A RAG system that auto-collects KakaoTalk consultations at tax & accounting firms and lets AI search and summarize them. We built the full pipeline so the consultations piling up each day stop disappearing and start grounding the next one.
A tax firm's consultation data accumulates daily — and disappears just as quickly.
Threads completed inside the KakaoTalk Business Center were effectively unsearchable. A similar question arriving next month forced the staff to start from scratch every time, with no shared record of who answered what.
General-purpose tools like ChatGPT couldn't hold tax-specific context. The real need was to bring back 'the answer this firm already gave' — fast.
We pulled consultations into the server in one click, ran them through a live embedding pipeline, and layered a response engine that combines multiple search strategies.
A Chrome extension collects threads from the Business Center screen with one click and ships them to our server.
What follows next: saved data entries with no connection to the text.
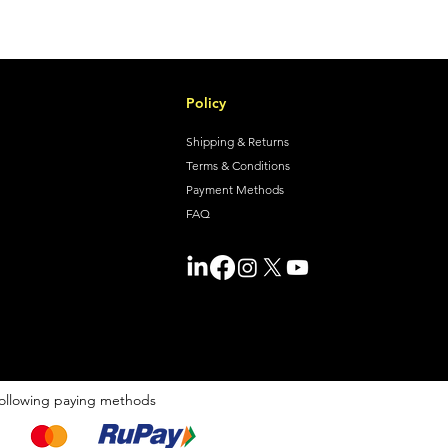
Policy
Shipping & Returns
Terms & Conditions
Payment Methods
FAQ
ollowing paying methods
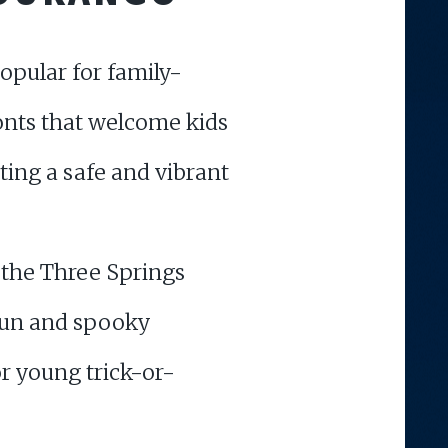
pular for family-
ronts that welcome kids
ing a safe and vibrant
 the Three Springs
 fun and spooky
or young trick-or-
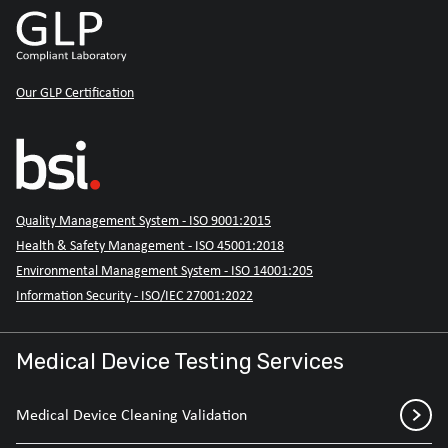
Our GLP Certification
Quality Management System - ISO 9001:2015
Health & Safety Management - ISO 45001:2018
Environmental Management System - ISO 14001:205
Information Security - ISO/IEC 27001:2022
Medical Device Testing Services
Medical Device Cleaning Validation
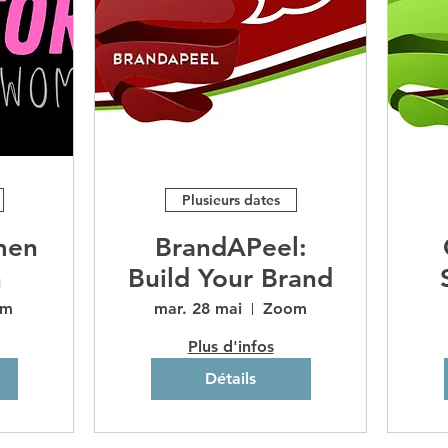
Plusieurs dates
men
BrandAPeel:
n
Build Your Brand
om
mar. 28 mai
Zoom
Plus d'infos
Détails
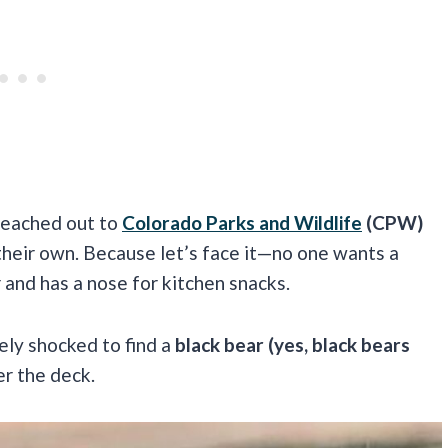
 reached out to
Colorado Parks and Wildlife
(CPW)
 their own. Because let’s face it—no one wants a
 and has a nose for kitchen snacks.
ely shocked to find a
black bear (yes, black bears
r the deck.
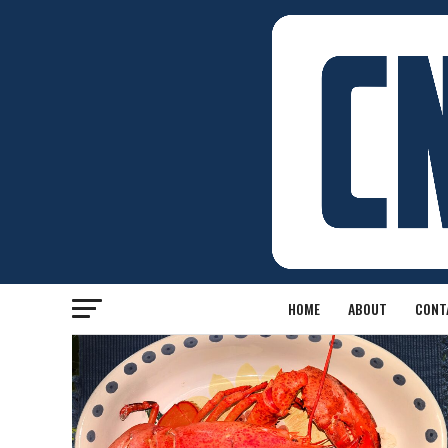
HOME
ABOUT
CONT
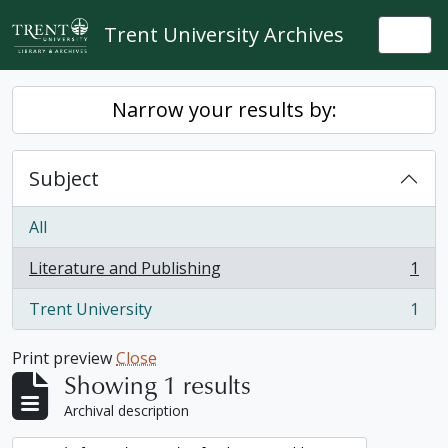
Skip to main content
Trent University Archives
Togg
Narrow your results by:
Subject
All
Literature and Publishing
1
, 1 results
Trent University
1
, 1 results
Print preview
Close
Showing 1 results
Archival description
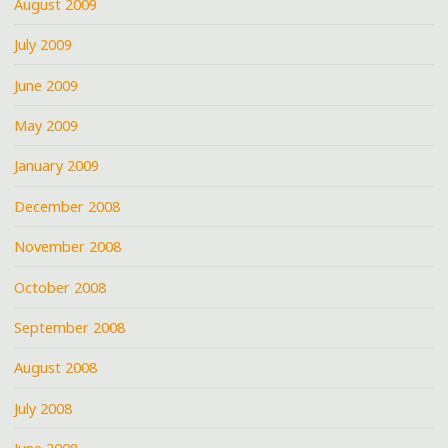
August 2009
July 2009
June 2009
May 2009
January 2009
December 2008
November 2008
October 2008
September 2008
August 2008
July 2008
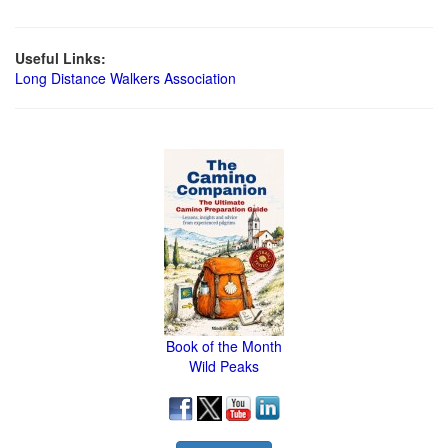
Useful Links:
Long Distance Walkers Association
Book of the Month
Wild Peaks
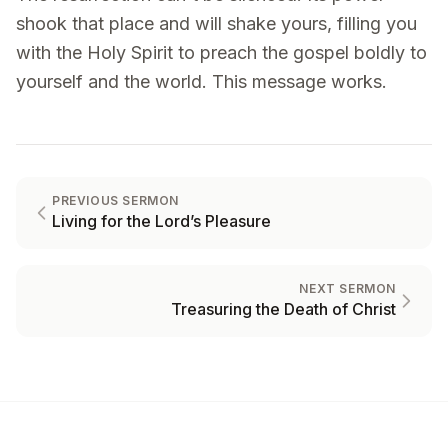
shook that place and will shake yours, filling you
with the Holy Spirit to preach the gospel boldly to
yourself and the world. This message works.
PREVIOUS SERMON
Living for the Lord’s Pleasure
NEXT SERMON
Treasuring the Death of Christ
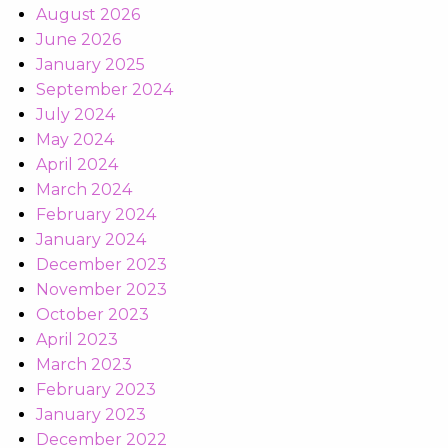
August 2026
June 2026
January 2025
September 2024
July 2024
May 2024
April 2024
March 2024
February 2024
January 2024
December 2023
November 2023
October 2023
April 2023
March 2023
February 2023
January 2023
December 2022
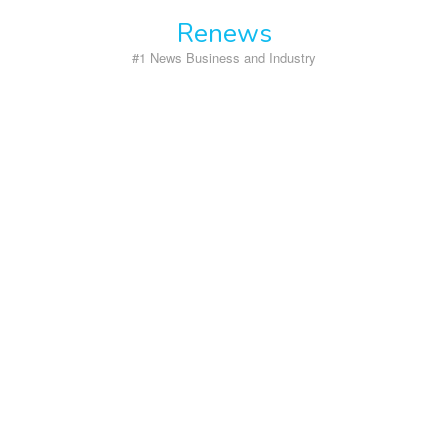
Skip
Renews
to
content
#1 News Business and Industry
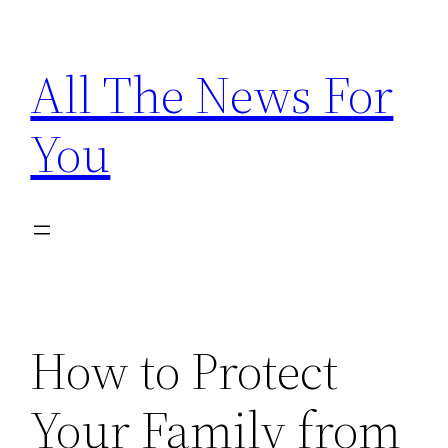
Skip
to
All The News For
content
You
How to Protect
Your Family from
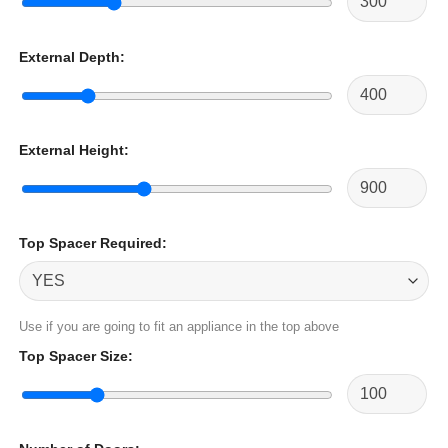
External Depth
:
External Height
:
Top Spacer Required
:
Use if you are going to fit an appliance in the top above
Top Spacer Size
:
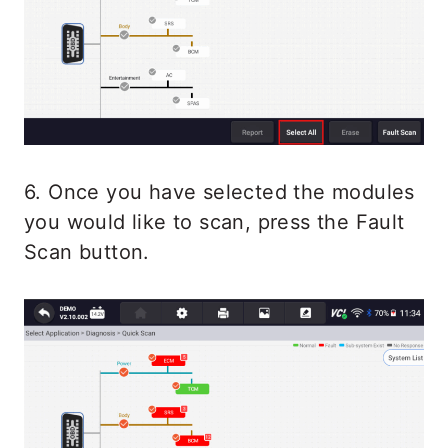
6. Once you have selected the modules
you would like to scan, press the Fault
Scan button.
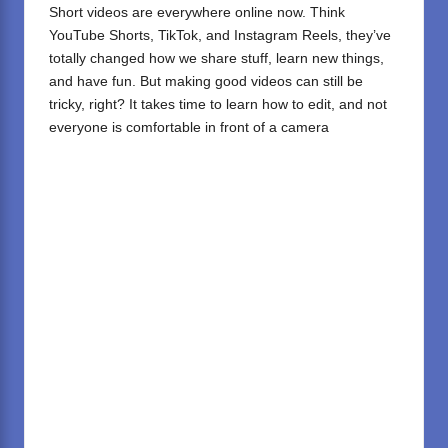
Short videos are everywhere online now. Think
YouTube Shorts, TikTok, and Instagram Reels, they’ve
totally changed how we share stuff, learn new things,
and have fun. But making good videos can still be
tricky, right? It takes time to learn how to edit, and not
everyone is comfortable in front of a camera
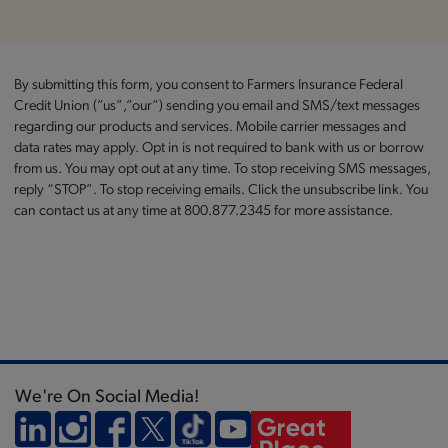
By submitting this form, you consent to Farmers Insurance Federal
Credit Union (”us”,”our”) sending you email and SMS/text messages
regarding our products and services. Mobile carrier messages and
data rates may apply. Opt in is not required to bank with us or borrow
from us. You may opt out at any time. To stop receiving SMS messages,
reply “STOP”. To stop receiving emails. Click the unsubscribe link. You
can contact us at any time at 800.877.2345 for more assistance.
We're On Social Media!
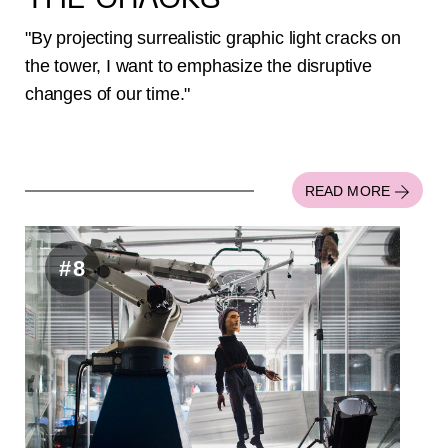
THE CRACKS
"By projecting surrealistic graphic light cracks on
the tower, I want to emphasize the disruptive
changes of our time."
READ MORE
#8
Each record flows through SQS → Lambda → Cohere embeddings → pgvector and becomes searchable the moment it lands.
Retrieval doesn't lean on a single query. Multi-query rewrites the question, MMR diversifies results, and hybrid keyword-plus-vector search surfaces the answers. So 'similar cases' arrives as the firm's cumulative knowledge, not a single hit.
Pulls Business Center consultations into the server with one click — no manual filing.
Ingestion, embedding and retrieval all serverless. Cost tracks traffic.
Vector search on top of Postgres. The team can use familiar SQL alongside it.
Cohere for embeddings, GPT for response generation. Multi-query + MMR + hybrid search combined.